Noah: It is possible, but on the other hand the for-profit sector at the moment has access to a much larger amount of money that they can use to buy hardware. Hardware is not everything and there are equally smart people in both the nonprofit and for-profit sectors, which have access to essentially the same scientific knowledge. The hardware is, however, a differentiating factor. For data the importance is a bit more nuanced; Google has more data than anyone else, but quality is also important. The interaction data that OpenAI is gathering might turn out to be another differentiating factor. In my mind I do not frame this as a competition between for-profits and nonprofits. For-profits will follow advertising dollars and other sources of revenue, but we have different goals. We want to make scientific progress, we want to understand the models, we want to help humanity. We are driven by a different set of values. This does not mean that we are necessarily in conflict, but it means that the things we want to build are not the same. We can learn from for-profit scientists, we can talk to them, and many individual scientists in industry talk to colleagues outside their company, even if they do not share all the details. We try to influence them to try to avoid the worst possible outcomes, but fundamentally we have different goals, and we should not see this as a competition. The diversity of options will be beneficial for society.

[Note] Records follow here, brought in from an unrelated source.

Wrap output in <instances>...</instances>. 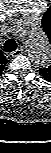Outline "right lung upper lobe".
Here are the masks:
<instances>
[{
	"instance_id": "right-lung-upper-lobe-1",
	"label": "right lung upper lobe",
	"mask_w": 51,
	"mask_h": 153,
	"mask_svg": "<svg viewBox=\"0 0 51 153\" xmlns=\"http://www.w3.org/2000/svg\"><path fill=\"white\" fill-rule=\"evenodd\" d=\"M6 63H7V60L5 59L4 55L2 54V52L0 50V75H1V72L3 71Z\"/></svg>"
}]
</instances>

Sofia: To reinforce the point that Noah made, I will add that several nonprofits are specifically interested in scientific use cases for AI models. If there are scientific concerns that are not tied to profit motives, the nonprofit side is likely to be much more responsive in developing solutions to address these concerns. Scientists can use multiple models, but this is a strength of the nonprofit side.

Guy: Which is the limiting factor to developing better AI models?

Noah: The limiting factor is that we do not know what that means. AI is not one thing. We as humans pretend that we know what intelligence is and that we have a way to measure it, like an IQ test, but these are all tools that have been created in society for practical purposes. They are not measuring something that we are sure is a scientifically valid concept. Cognitive scientists will tell you that there are many kinds of intelligence that compete with each other. Intelligence is not one thing and we do not know how to measure it. Similarly, researchers working in AI are not in agreement about what their ultimate objective is. I am not saying that if we clarify the goals, we can just do it, but that definitely holds us back. As we said earlier, we do not even have great language for talking about the goals. We can make a lot of useful things, and this is how the field has progressed until now; the users have decided what sticks.

Guy and Giovanni: Dear Sofia, Zander and Noah, really many thanks for the very interesting conversation!